Posted February. 14, 2009 09:11,   


A revised bill that will complete the law school system was rejected at the parliamentary plenary session Thursday. Of 218 lawmakers who cast ballots, 78 voted for the bill, 100 opposed, and 48 abstained. Of 132 legislators from the ruling Grand National Party, only 54 voted in favor while 78 either said no or abstained. Hong Joon-pyo, floor leader of the ruling party, urged party lawmakers to cast ballots in favor of the bill according to the party line, though they did not agree on it. His call fell on deaf ears, however.

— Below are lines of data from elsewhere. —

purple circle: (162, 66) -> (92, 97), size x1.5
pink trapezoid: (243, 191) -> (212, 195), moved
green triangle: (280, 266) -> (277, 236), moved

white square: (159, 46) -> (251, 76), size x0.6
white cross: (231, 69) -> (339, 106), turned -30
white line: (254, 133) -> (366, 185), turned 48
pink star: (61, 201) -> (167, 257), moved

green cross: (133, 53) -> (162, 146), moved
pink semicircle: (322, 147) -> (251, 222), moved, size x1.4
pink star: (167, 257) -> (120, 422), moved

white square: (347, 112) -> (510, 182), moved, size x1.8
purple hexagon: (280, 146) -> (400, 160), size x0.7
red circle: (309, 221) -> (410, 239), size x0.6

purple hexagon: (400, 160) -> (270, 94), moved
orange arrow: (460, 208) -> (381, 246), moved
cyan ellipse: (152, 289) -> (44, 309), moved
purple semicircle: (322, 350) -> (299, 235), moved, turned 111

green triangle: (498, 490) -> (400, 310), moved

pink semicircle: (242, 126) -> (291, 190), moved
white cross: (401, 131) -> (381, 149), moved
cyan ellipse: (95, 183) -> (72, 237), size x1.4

Some say lawyers who stick to their vested interests lobbied against the bill and others say legislators hailing from South Gyeongsang Province, which has no law school, thwarted the motion. Most of the blame, however, falls on the party leadership because it failed to persuade its own lawmakers. The main opposition Democratic Party railed against the ruling party by saying, “The failure stemmed from the ruling party’s attempt to railroad the bill. This is the epitome of its discord and irresponsibility.” The ruling party’s floor spokesman Kim Jung-kwon said, “We judge all policies, including those presented by the government, in a cool-headed manner and try to present concrete alternatives. This is the party’s stance.” But this has clearly showed the discord between the ruling party and the government.

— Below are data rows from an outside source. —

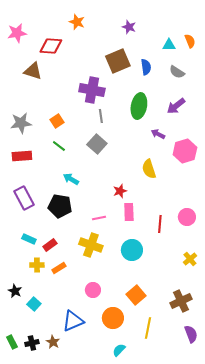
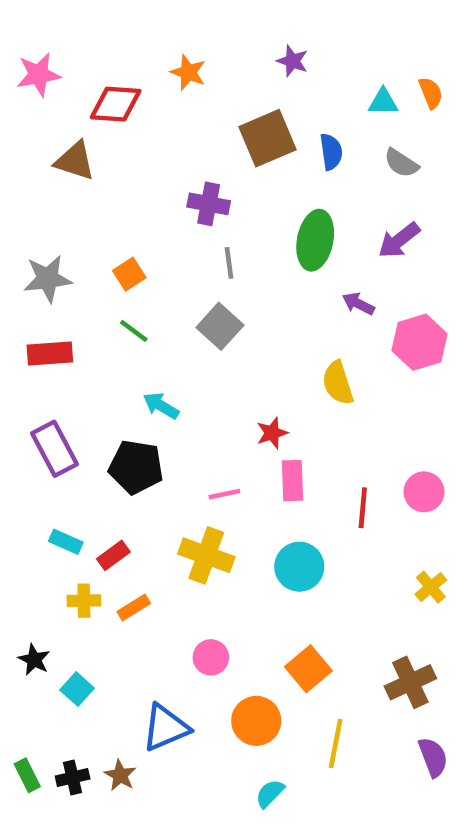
orange star: (77, 22) -> (188, 72), moved
purple cross: (92, 90) -> (209, 204), size x0.7

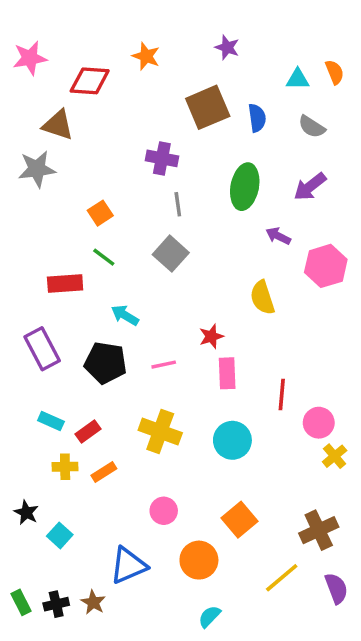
gray star: (48, 279) -> (37, 169), moved
red rectangle: (50, 354) -> (65, 284), moved
pink circle: (424, 492) -> (319, 423), moved
pink line: (224, 494) -> (164, 365), moved
yellow line: (336, 744) -> (282, 578), moved, turned 39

The deal breaker was the number of times an applicant can take the bar and eligibility for the exam. The revision limits the number of the examination to three over five years and allows only law school graduates to take the test. Some say the second condition is unconstitutional. In Japan, all people can take the law bar regardless of educational background. In the United States, only law school graduates are eligible for the exam, but the country makes up for the restriction with inexpensive online law schools. The annual tuition for law school is 15 million won (10,600 U.S. dollars) a year, so the government must offer opportunities to the financially strapped.

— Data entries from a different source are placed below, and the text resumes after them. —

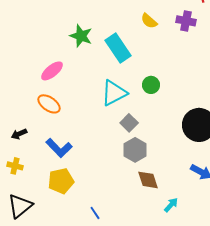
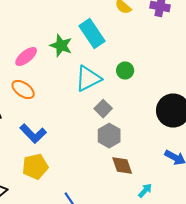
green star: (81, 36) -> (61, 46), moved

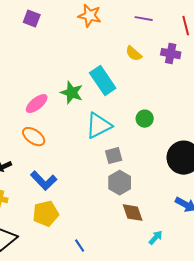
green circle: (125, 70) -> (145, 119), moved
gray square: (103, 108) -> (114, 156), turned 30

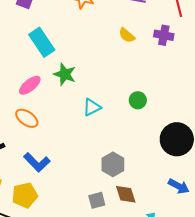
cyan rectangle: (103, 81) -> (42, 42), moved
cyan triangle: (99, 126) -> (92, 107), size x0.7
gray square: (114, 156) -> (97, 200), moved
yellow pentagon: (46, 214) -> (25, 195), moved

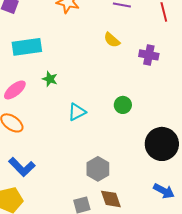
purple cross: (164, 35) -> (149, 55), moved
cyan rectangle: (42, 42) -> (27, 47), turned -64
green star: (65, 74) -> (50, 79), size x0.7

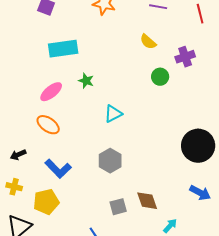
purple cross: (149, 55) -> (185, 57), turned -30
green circle: (123, 105) -> (160, 77), moved
gray hexagon: (98, 169) -> (110, 161), moved

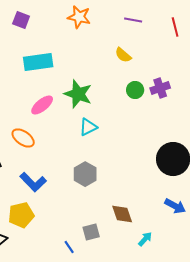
purple cross: (185, 57) -> (160, 88), moved
green star: (86, 81) -> (78, 94), moved, size x1.8
pink ellipse: (51, 92) -> (42, 105), moved
gray square: (118, 207) -> (91, 232), moved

The adoption of the law school system began to be reviewed under the Kim Young-sam administration. The National Assembly agreed to introduce the system in 2007. If the bill has many problems, lawmakers cannot be blamed for voting it down. A party-line vote on the controversial bill is something to be abolished as well. The most confused will be law school officials who are preparing for the opening of the school in March, however, because nothing was fixed. Hopefully, the government and the Assembly can join hands to produce an alternative measure that maintains the original purpose and resolves differences.